*PROBLEM TO SOLVE*. Transcribe every entry below word for word, but skip the pictures.

*DATA*.
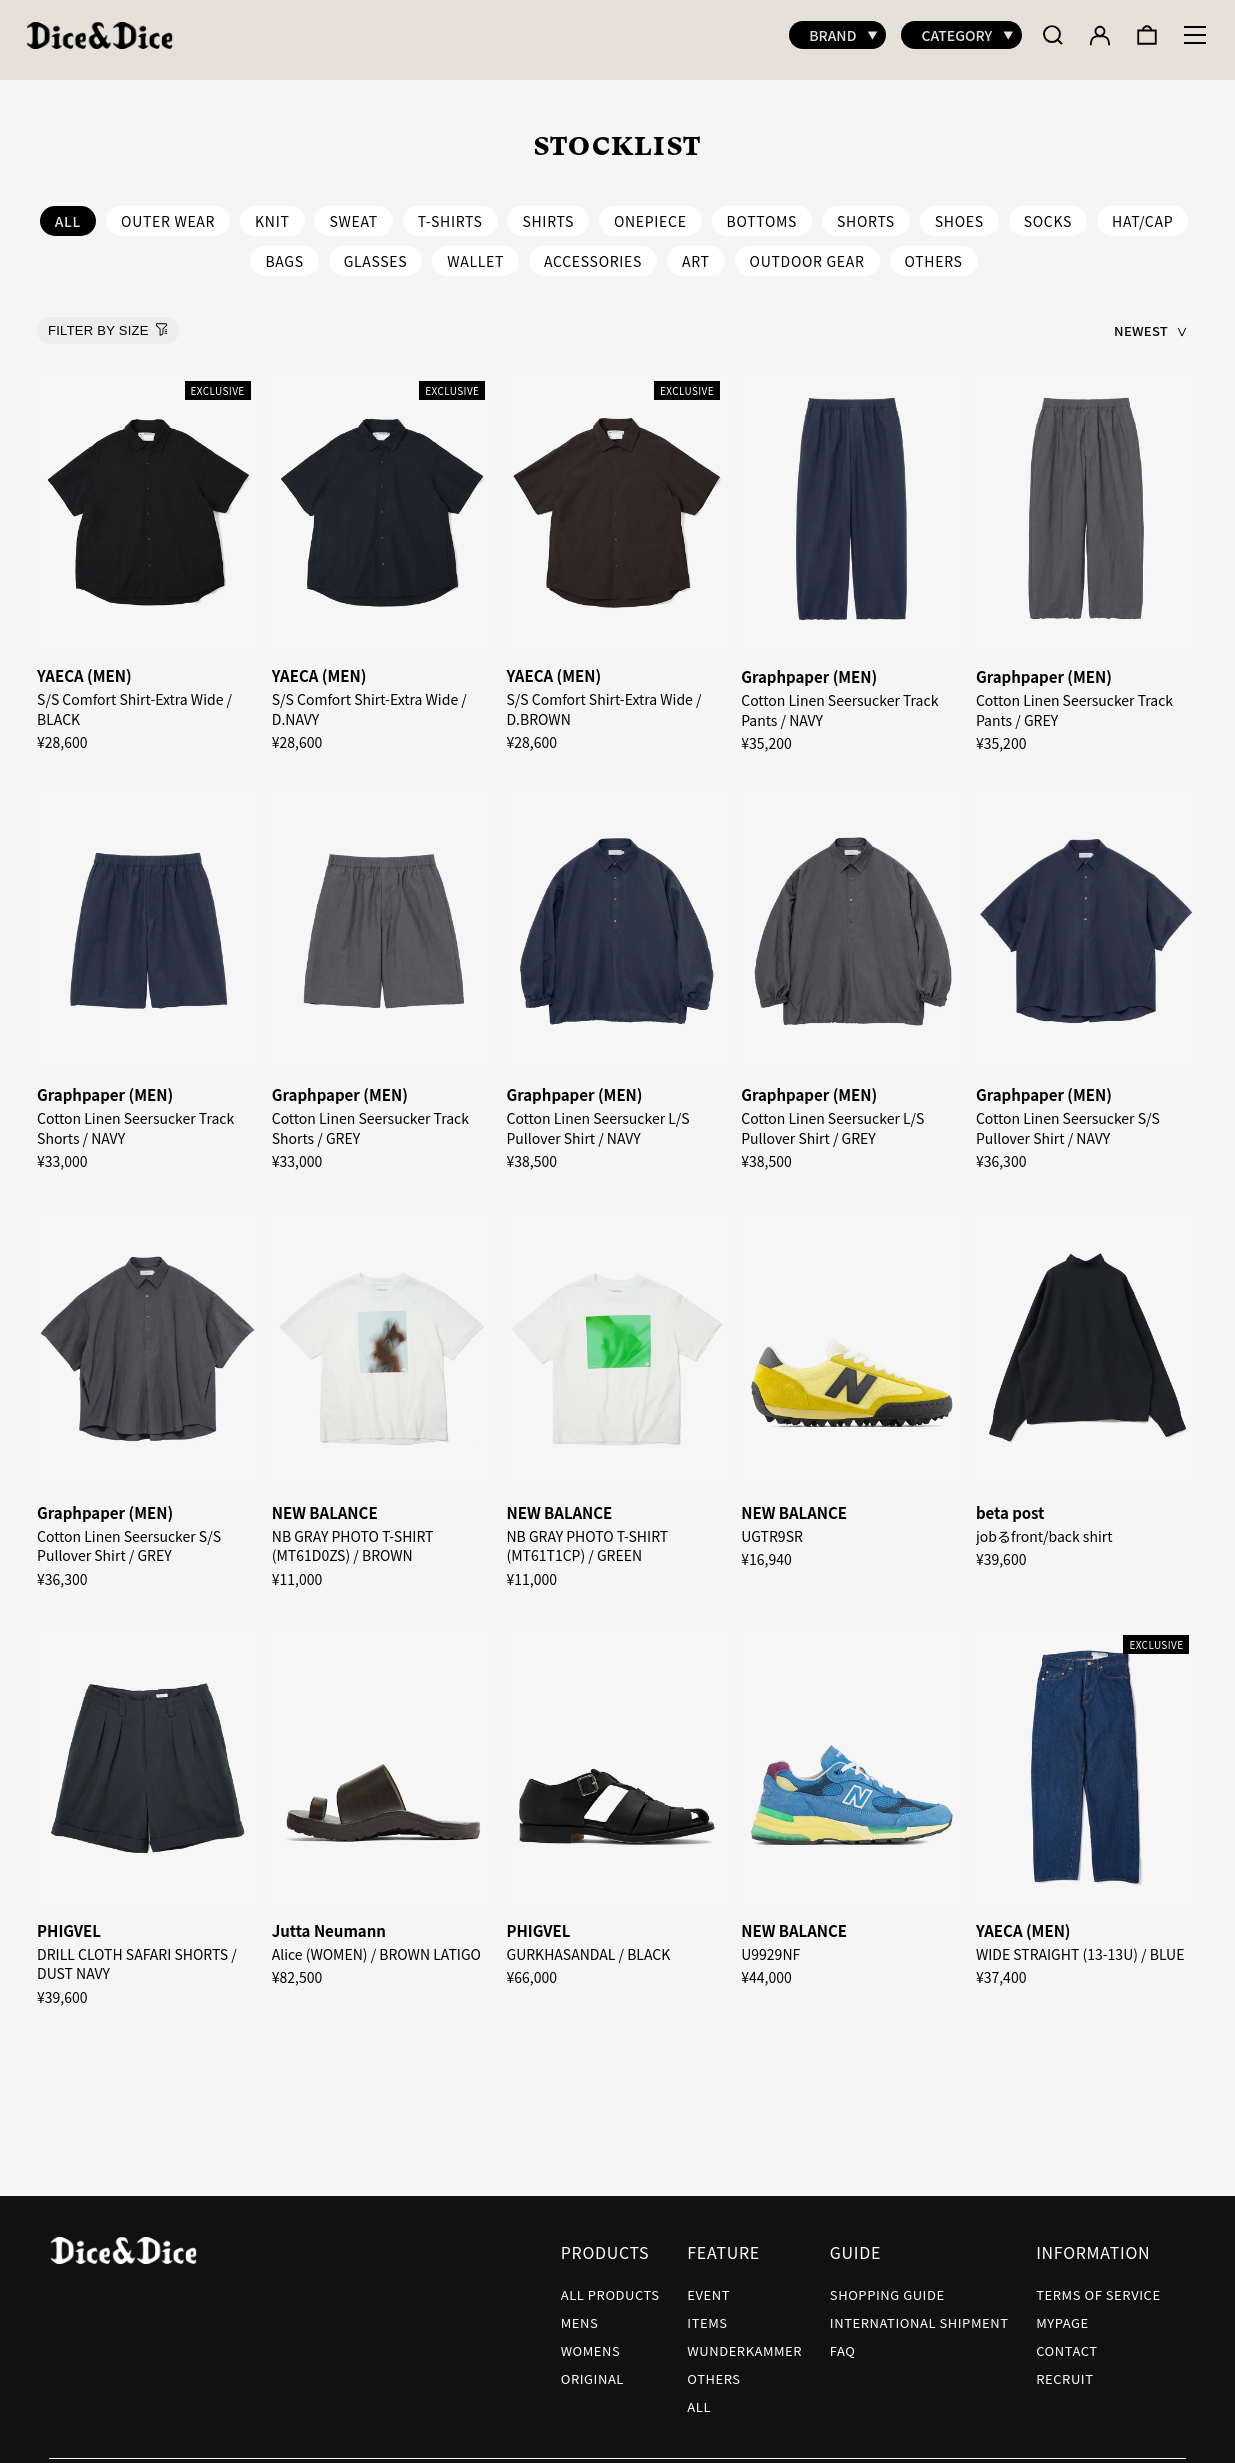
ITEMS (707, 2312)
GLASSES (376, 251)
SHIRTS (548, 211)
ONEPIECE (650, 211)
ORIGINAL (592, 2368)
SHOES (959, 211)
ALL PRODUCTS (610, 2284)
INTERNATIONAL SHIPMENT (919, 2312)
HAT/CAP (1142, 211)
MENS (580, 2312)
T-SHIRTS (450, 211)
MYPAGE (1062, 2312)
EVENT (708, 2284)
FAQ (843, 2340)
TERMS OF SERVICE (1098, 2284)
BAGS (284, 251)
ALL (699, 2396)
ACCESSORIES (593, 251)
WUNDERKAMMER (744, 2340)
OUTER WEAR (168, 211)
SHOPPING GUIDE (887, 2284)
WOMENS (591, 2340)
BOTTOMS (762, 211)
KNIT (272, 211)
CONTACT (1066, 2340)
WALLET (475, 251)
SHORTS (866, 211)
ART (696, 251)
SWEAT (353, 211)
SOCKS (1048, 211)
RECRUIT (1064, 2368)
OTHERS (934, 251)
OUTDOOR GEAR (807, 251)
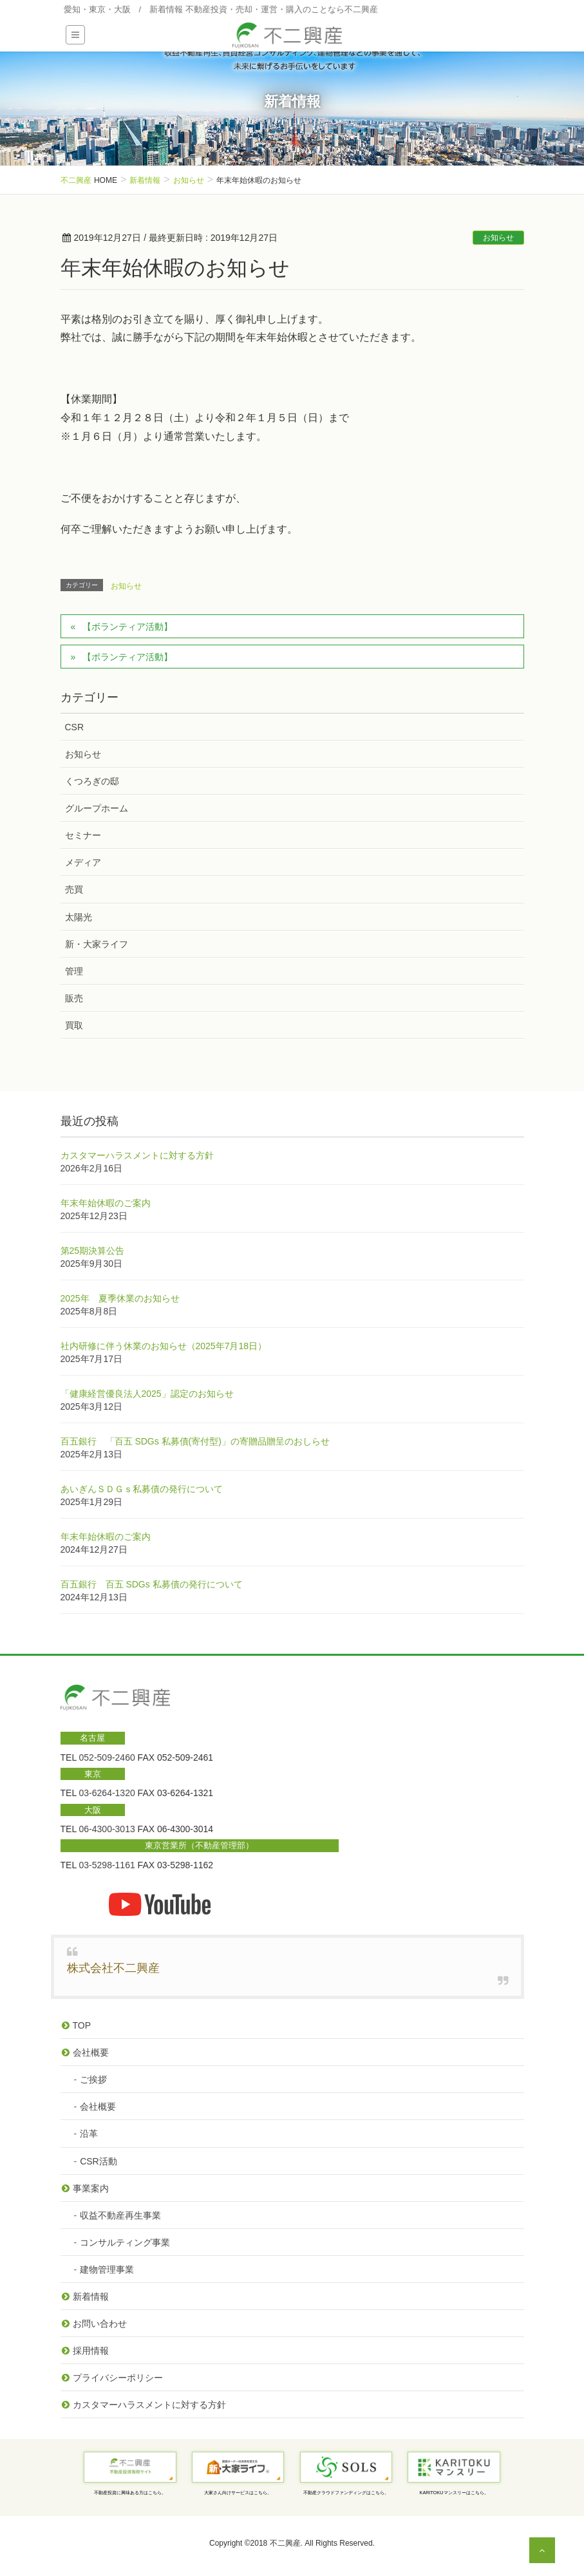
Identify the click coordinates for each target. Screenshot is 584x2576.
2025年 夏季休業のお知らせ (120, 1298)
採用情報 (91, 2350)
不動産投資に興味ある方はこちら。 (130, 2493)
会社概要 (91, 2052)
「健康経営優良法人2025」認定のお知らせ (147, 1393)
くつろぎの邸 (92, 781)
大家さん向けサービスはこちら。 (238, 2493)
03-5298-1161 (107, 1865)
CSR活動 (98, 2161)
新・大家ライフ (96, 944)
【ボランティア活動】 (127, 626)
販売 (74, 998)
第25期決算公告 (93, 1250)
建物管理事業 (107, 2269)
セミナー (83, 835)
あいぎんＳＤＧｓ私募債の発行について (142, 1489)
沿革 (89, 2133)
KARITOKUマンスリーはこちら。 (454, 2493)
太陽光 (78, 917)
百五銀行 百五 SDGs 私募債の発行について (152, 1584)
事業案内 (91, 2188)
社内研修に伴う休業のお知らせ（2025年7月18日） (164, 1346)
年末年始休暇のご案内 (106, 1203)
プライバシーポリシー (118, 2377)
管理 (74, 971)
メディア (83, 862)
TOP (82, 2025)
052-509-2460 (107, 1757)
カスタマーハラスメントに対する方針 (137, 1155)
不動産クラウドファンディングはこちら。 (346, 2493)
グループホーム (96, 808)
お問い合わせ (100, 2323)
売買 (74, 889)
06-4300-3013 (107, 1829)
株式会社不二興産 (113, 1968)
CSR (74, 727)
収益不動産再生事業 (120, 2215)
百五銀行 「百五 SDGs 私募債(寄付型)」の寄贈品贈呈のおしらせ (195, 1441)
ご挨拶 (93, 2079)
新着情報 (91, 2296)
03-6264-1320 (107, 1793)
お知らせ (498, 237)
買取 (74, 1025)
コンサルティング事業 (125, 2242)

*EXERCISE RESULT*.
ITEMS (707, 2312)
GLASSES (376, 251)
SHIRTS (548, 211)
ONEPIECE (650, 211)
ORIGINAL (592, 2368)
SHOES (959, 211)
ALL PRODUCTS (610, 2284)
INTERNATIONAL SHIPMENT (919, 2312)
HAT/CAP (1142, 211)
MENS (580, 2312)
T-SHIRTS (450, 211)
MYPAGE (1062, 2312)
EVENT (708, 2284)
FAQ (843, 2340)
TERMS OF SERVICE (1098, 2284)
BAGS (284, 251)
ALL (699, 2396)
ACCESSORIES (593, 251)
WUNDERKAMMER (744, 2340)
OUTER WEAR (168, 211)
SHOPPING GUIDE (887, 2284)
WOMENS (591, 2340)
BOTTOMS (762, 211)
KNIT (272, 211)
CONTACT (1066, 2340)
WALLET (475, 251)
SHORTS (866, 211)
ART (696, 251)
SWEAT (353, 211)
SOCKS (1048, 211)
RECRUIT (1064, 2368)
OTHERS (934, 251)
OUTDOOR GEAR (807, 251)
Identify the click coordinates for each target. Screenshot is 584x2576.
2025年 夏季休業のお知らせ (120, 1298)
採用情報 (91, 2350)
不動産投資に興味ある方はこちら。 (130, 2493)
会社概要 (91, 2052)
「健康経営優良法人2025」認定のお知らせ (147, 1393)
くつろぎの邸 (92, 781)
大家さん向けサービスはこちら。 (238, 2493)
03-5298-1161 (107, 1865)
CSR活動 (98, 2161)
新・大家ライフ (96, 944)
【ボランティア活動】 (127, 626)
販売 (74, 998)
第25期決算公告 (93, 1250)
建物管理事業 (107, 2269)
セミナー (83, 835)
あいぎんＳＤＧｓ私募債の発行について (142, 1489)
沿革 (89, 2133)
KARITOKUマンスリーはこちら。 (454, 2493)
太陽光 (78, 917)
百五銀行 百五 SDGs 私募債の発行について (152, 1584)
事業案内 (91, 2188)
社内研修に伴う休業のお知らせ（2025年7月18日） (164, 1346)
年末年始休暇のご案内 (106, 1203)
プライバシーポリシー (118, 2377)
管理 (74, 971)
メディア (83, 862)
TOP (82, 2025)
052-509-2460 (107, 1757)
カスタマーハラスメントに対する方針 (137, 1155)
不動産クラウドファンディングはこちら。 (346, 2493)
グループホーム (96, 808)
お問い合わせ (100, 2323)
売買 (74, 889)
06-4300-3013 (107, 1829)
株式会社不二興産 (113, 1968)
CSR (74, 727)
収益不動産再生事業 (120, 2215)
百五銀行 「百五 SDGs 私募債(寄付型)」の寄贈品贈呈のおしらせ (195, 1441)
ご挨拶 (93, 2079)
新着情報 (91, 2296)
03-6264-1320 (107, 1793)
お知らせ (498, 237)
買取 (74, 1025)
コンサルティング事業 (125, 2242)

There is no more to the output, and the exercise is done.